Image: Fluckr User - USAG- Humphreys |
By Steven Denney
Younger South Koreans tend to be “national security conservatives,” and their social media posts reflect this.
Katherine Moon, a senior fellow at the Brookings Institution, observed in a recent interview on Japan-South Korea relations that “South Korea is one of the most militarized societies in the world.” Given its perception of vulnerability and the prerogative of nation building (and nation maintaining), conscription in South Korea has been mandatory since 1965. The current Conscription Law, although modified several times since its implementation, is still a defining characteristic of South Korean society.
Among other studies, Seungsook Moon’s Militarized Modernity and Gendered Citizenship in South Korea explores the politics of belonging and identity in South Korean society.
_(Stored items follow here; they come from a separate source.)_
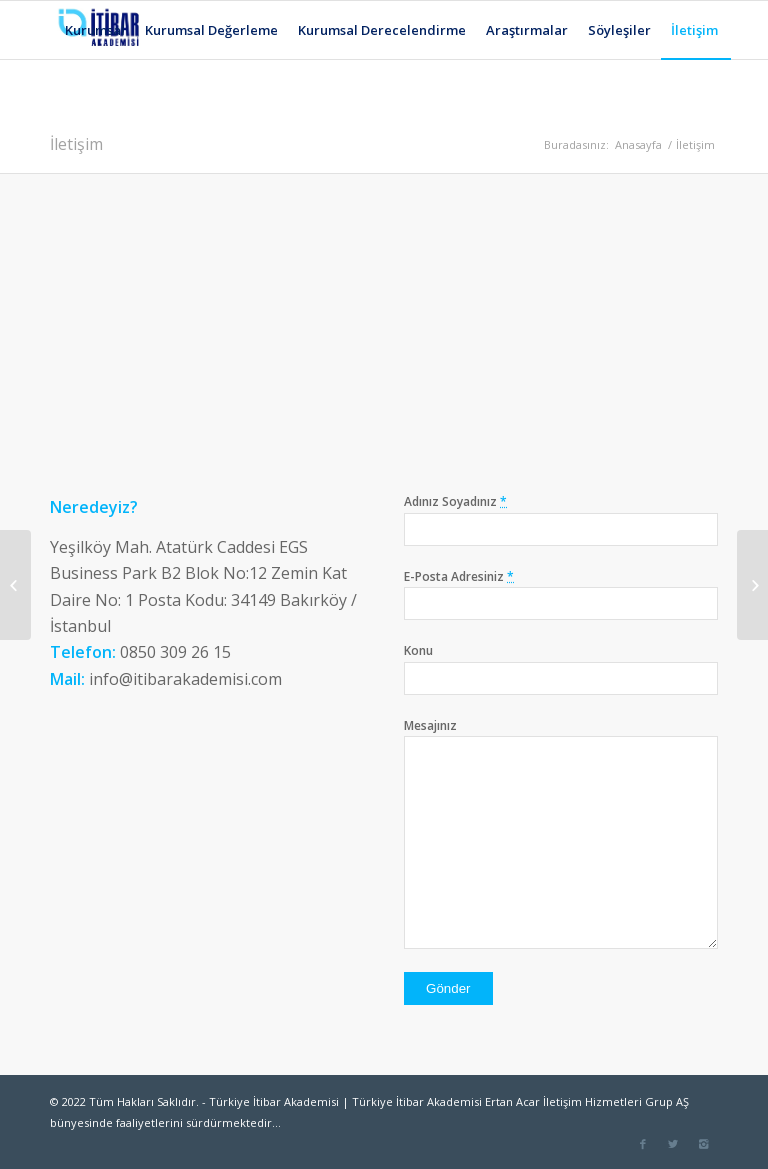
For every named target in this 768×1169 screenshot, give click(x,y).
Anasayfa (638, 144)
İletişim (76, 144)
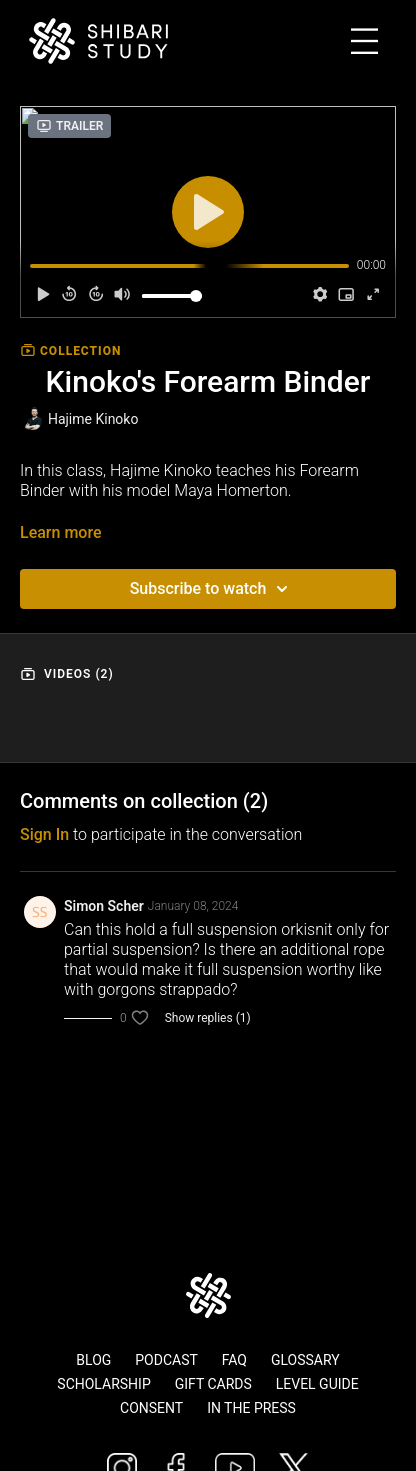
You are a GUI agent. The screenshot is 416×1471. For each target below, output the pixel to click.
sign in (44, 834)
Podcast (166, 1360)
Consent (151, 1408)
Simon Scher (104, 906)
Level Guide (317, 1384)
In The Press (251, 1408)
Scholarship (103, 1384)
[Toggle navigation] (383, 41)
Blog (93, 1360)
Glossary (305, 1360)
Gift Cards (213, 1384)
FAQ (234, 1360)
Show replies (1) (208, 1018)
Moon shows how an anti-communist national identity was cultivated and men instrumentalized by the state through mandatory conscription. Women were treated as reproducers of the nation – a “good wife and wise mother,” as the saying goes.
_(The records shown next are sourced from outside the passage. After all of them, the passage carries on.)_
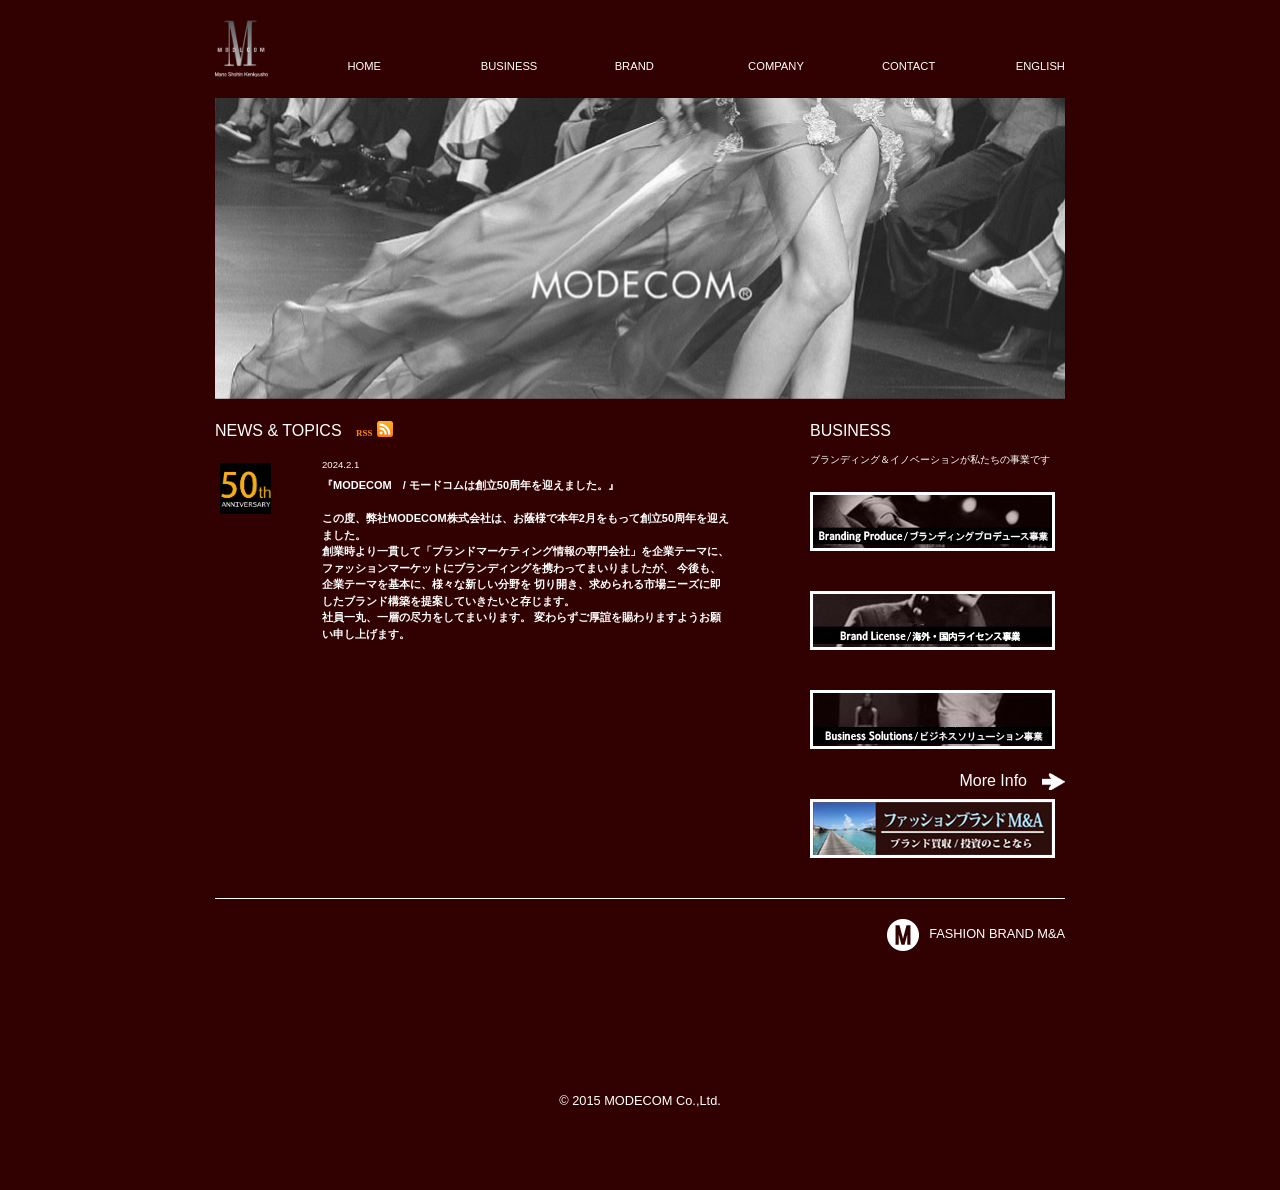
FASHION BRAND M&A (976, 933)
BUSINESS (509, 66)
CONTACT (908, 66)
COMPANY (776, 66)
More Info (1012, 780)
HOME (364, 66)
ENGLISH (1040, 66)
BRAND (634, 66)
While the growth of South Korea’s civil society, and efforts to make a more inclusive, less-militaristic society have somewhat succeeded, it would be wrong to suggest that South Korean society is no longer militarized, as Katherine Moon points out. Indeed, as I argue in my comparison of theatrical reproductions of Ahn Jung-geun and the Clint Eastwood film American Sniper, both South Korea and the United States share the common characteristics of glorifying battle and valorizing violent struggle.